#17 Dark Brown

 それから新年になるまでに、私はアカネと梨紗にそれぞれ一回ずつ会うことが出来ました。さして特別なことがあったわけではありませんが。


 梨紗はいつもより少しにこやかに見えました。私は彼女に誘われて、初詣に行く約束を立てました。明治神宮へ。神宮は私たちの高校のすぐ近くで、遠く離れた二人の家からの距離が、ちょうど同じになるような場所でした。

「神宮なんて本当に身近だったけど」と私は言いました。

「行くのは初めてくらいかもしれない」

「確かに。でもいいじゃない、楽しいと思うよ、きっとね」

 私はそれに頷きました。


 アカネに年末年始の予定を尋ねると、帰省するのだと彼女は言いました。

「どんなところなの?」

「広島の西の方よ、廿日市ってとこ」

 はつかいち、と私は繰り返しました。そうね、宮島のある市よ、と彼女は続けて言いました。いいところじゃない、と私が言うと、まあね、と彼女は返しました。まあね。

 私たちは、いつものように食堂棟から出て、手を振って別れようとしました。それから彼女は思い出したように「そうだ」と言って、私の方を振り向きました。

「よい、お年を」と彼女は言いました。私をちゃんと見て、微笑みながら。

「よいお年を」と私は返しました。

 私たちはそうやって別れて、そうするとそれからすぐに年末の休みが降ってきました。

 アカネと別れてから私はふと思いつきました。そういえば、彼女は成人式なんじゃないか、と。私は頭の中に、振袖を着る彼女の想像を浮かべました。

 彼女は一体何色を纏うんだろう。私は想像の中の彼女に、何色かの色を重ねました。彼女には何色でも似合うように私には感じました。そして私は、だからそれについてひどく興味をそそられました。全ての色が似合うなら、何色を選ぶのか、それは彼女の決断でしかないわけですから。つまりは、その色が彼女の色なのです。

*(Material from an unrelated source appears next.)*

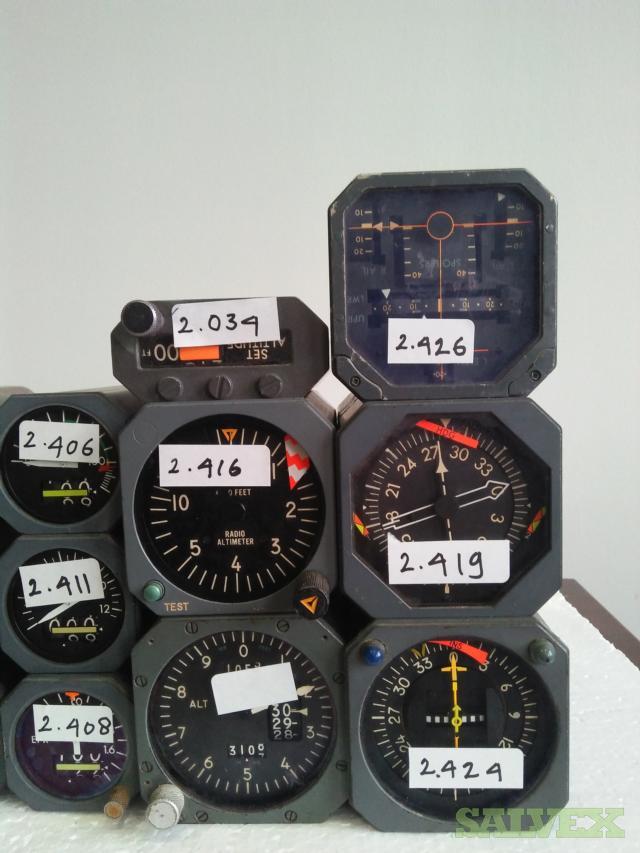 Locate an element on the screen. The height and width of the screenshot is (853, 640). white wall is located at coordinates (75, 64). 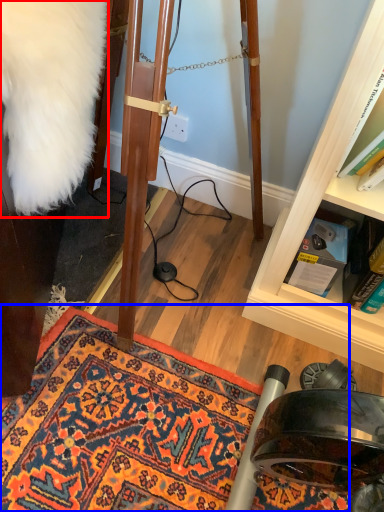 Question: Which point is further to the camera, fur coat (highlighted by a red box) or doormat (highlighted by a blue box)?

Choices:
 (A) fur coat
 (B) doormat

Answer: (B) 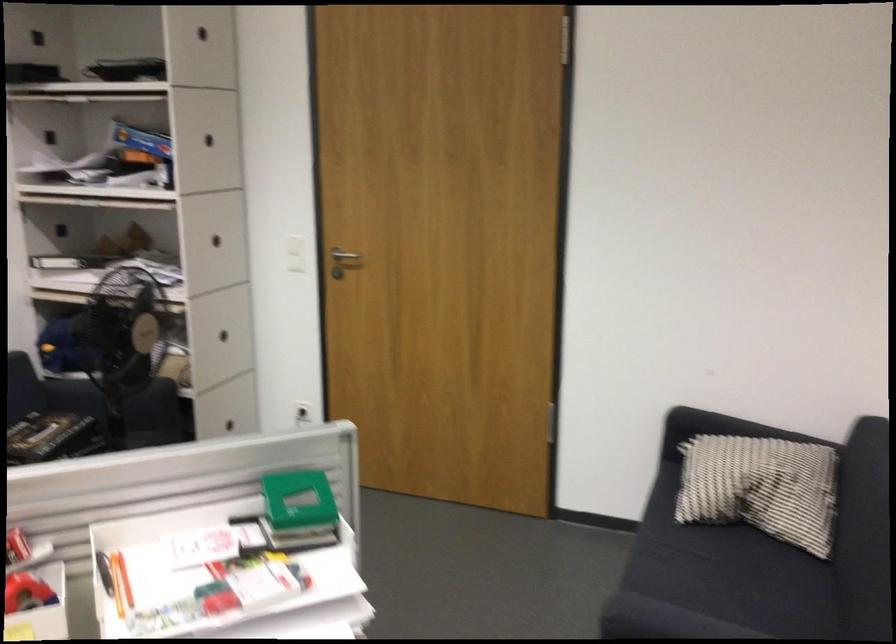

 元旦の明治神宮は、原宿駅からずっと人ごみになっていて、私たちは、落ち合うことですら一苦労するような状態でした。

 梨紗は焦げ茶のコートに白いマフラーを巻き、チェックのスカートを履いていました。灰色の濃淡で構成されたチェック。それは何となく私に高校時代の彼女を想起させました。私たちは地味で、でもとても洒落た制服に身を包み、この辺りを歩いていたのです。その時の私たちは、今思えば馬鹿らしくなるくらい必死に、まっとうに生きようと努力していました。まっとうに。社会全体が子供に何となく、でも強く欲求する道に対して。

「私ね、去年も来たのよ、合格祈願に」と梨紗は言いました。

「クラス全員で。みんなが、希望する道を歩めますように、って」

 そう、と私は言いました。その話は聞いていました。最後のホームルームの時間、二組は皆で連れ立って神宮まで行った、と。ただ、彼女が二組だったことは、殆ど初めて知るようなものでしたが。

「厳しいものね」と彼女は言いました。彼女の言っていることは私にもよくわかりました。

「そうね」と私は返しました。「ほんとうに、そう」

 それから私たちは永遠に思えるくらい長いその列にしとしとと並びました。


 神前の祈りの後、原宿と渋谷の間の通りで、私たちは遅めの昼食を摂りました。

「ありがとう、付き合ってくれて」と梨紗は言いました。

「こちらこそ、ありがとう」

 私は彼女に笑みを浮かべました。千円ほどの、場所にすれば平均か低めくらいの、イタリアンでしたが、こっちの方がずっといい、と私は思いました。

 失うものを考えなくていい関係。